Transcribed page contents
▼▼▼

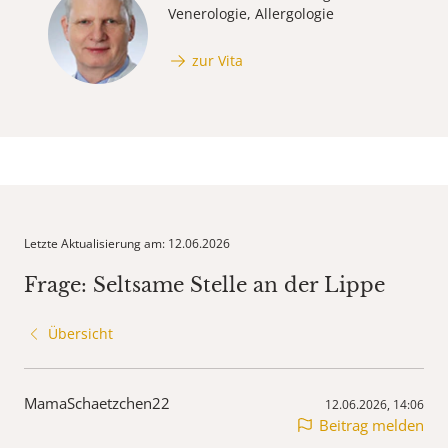
Venerologie, Allergologie
zur Vita
Letzte Aktualisierung am: 12.06.2026
Frage: Seltsame Stelle an der Lippe
Übersicht
MamaSchaetzchen22
12.06.2026, 14:06
Beitrag melden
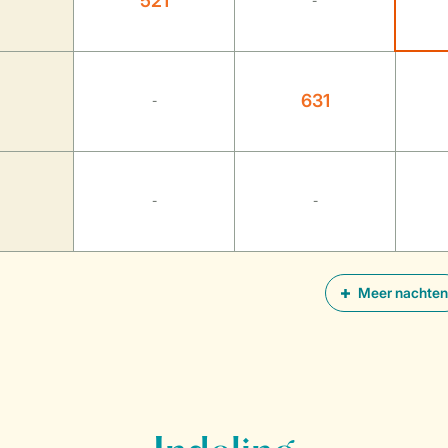
521
-
631
-
-
-
Meer nachten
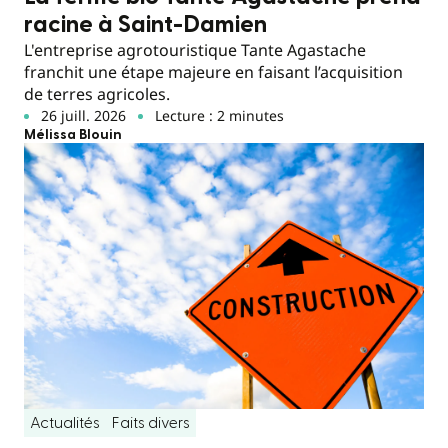
racine à Saint-Damien
L'entreprise agrotouristique Tante Agastache
franchit une étape majeure en faisant l’acquisition
de terres agricoles.
26 juill. 2026
Lecture : 2 minutes
Mélissa Blouin
Actualités
Faits divers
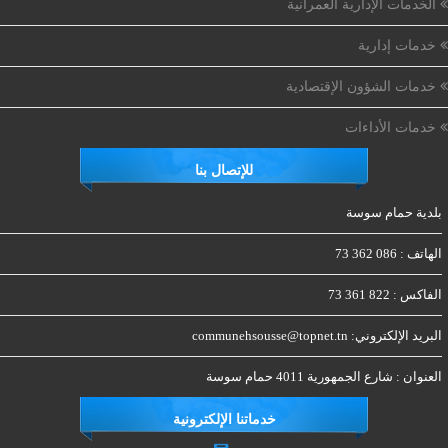
الخدمات الإدارية العمرانية
خدمات إدارية
خدمات الشؤون الإقتصادية
خدمات الأداءات
للإتصال بنا
بلدية حمام سوسة
الهاتف :
086 362 73
الفاكس :
822 361 73
البريد الإلكتروني:
communehsousse@topnet.tn
العنوان :
شارع الجمهورية 4011 حمام سوسة
خدماتنا الإلكترونية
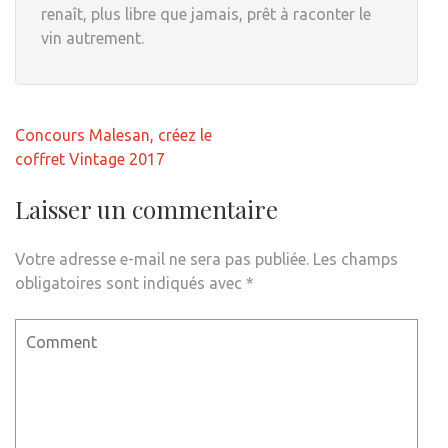
renaît, plus libre que jamais, prêt à raconter le
vin autrement.
Navigation
Concours Malesan, créez le
de
coffret Vintage 2017
l’article
Laisser un commentaire
Votre adresse e-mail ne sera pas publiée.
Les champs
obligatoires sont indiqués avec
*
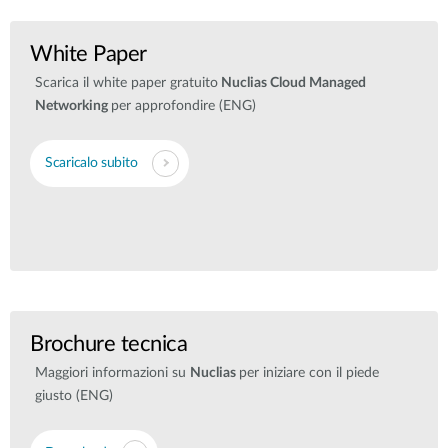
White Paper
Scarica il white paper gratuito
Nuclias Cloud Managed
Networking
per approfondire (ENG)
Scaricalo subito
Brochure tecnica
Maggiori informazioni su
Nuclias
per iniziare con il piede
giusto (ENG)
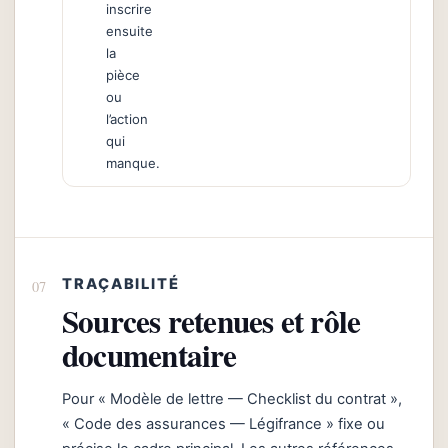
inscrire
ensuite
la
pièce
ou
l’action
qui
manque.
TRAÇABILITÉ
Sources retenues et rôle
documentaire
Pour « Modèle de lettre — Checklist du contrat »,
« Code des assurances — Légifrance » fixe ou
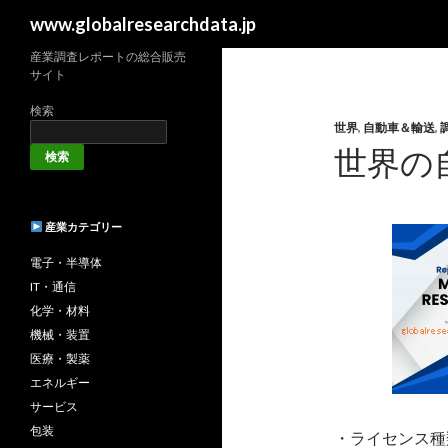
検
www.globalresearchdata.jp
索
産業調査レポートの総合販売
サイト
検索
世界
,
自動車＆輸送
,
世界の
検索
産業カテゴリー
電子・半導体
IT・通信
化学・材料
機械・装置
医療・製薬
エネルギー
サービス
包装
・ライセンス種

▲▲▲

● The task
Skip the pictures and print each record exactly as it stands.

● Answer
Venerologie, Allergologie
zur Vita
Letzte Aktualisierung am: 12.06.2026
Frage: Seltsame Stelle an der Lippe
Übersicht
MamaSchaetzchen22
12.06.2026, 14:06
Beitrag melden
521
-
631
-
-
-
Meer nachten
racine à Saint-Damien
L'entreprise agrotouristique Tante Agastache
franchit une étape majeure en faisant l’acquisition
de terres agricoles.
26 juill. 2026
Lecture : 2 minutes
Mélissa Blouin
Actualités
Faits divers
الخدمات الإدارية العمرانية
خدمات إدارية
خدمات الشؤون الإقتصادية
خدمات الأداءات
للإتصال بنا
بلدية حمام سوسة
الهاتف :
086 362 73
الفاكس :
822 361 73
البريد الإلكتروني:
communehsousse@topnet.tn
العنوان :
شارع الجمهورية 4011 حمام سوسة
خدماتنا الإلكترونية
renaît, plus libre que jamais, prêt à raconter le
vin autrement.
Navigation
Concours Malesan, créez le
de
coffret Vintage 2017
l’article
Laisser un commentaire
Votre adresse e-mail ne sera pas publiée.
Les champs
obligatoires sont indiqués avec
*
White Paper
Scarica il white paper gratuito
Nuclias Cloud Managed
Networking
per approfondire (ENG)
Scaricalo subito
Brochure tecnica
Maggiori informazioni su
Nuclias
per iniziare con il piede
giusto (ENG)
inscrire
ensuite
la
pièce
ou
l’action
qui
manque.
TRAÇABILITÉ
Sources retenues et rôle
documentaire
Pour « Modèle de lettre — Checklist du contrat »,
« Code des assurances — Légifrance » fixe ou
検
www.globalresearchdata.jp
索
産業調査レポートの総合販売
サイト
検索
世界
,
自動車＆輸送
,
世界の
検索
産業カテゴリー
電子・半導体
IT・通信
化学・材料
機械・装置
医療・製薬
エネルギー
サービス
包装
・ライセンス種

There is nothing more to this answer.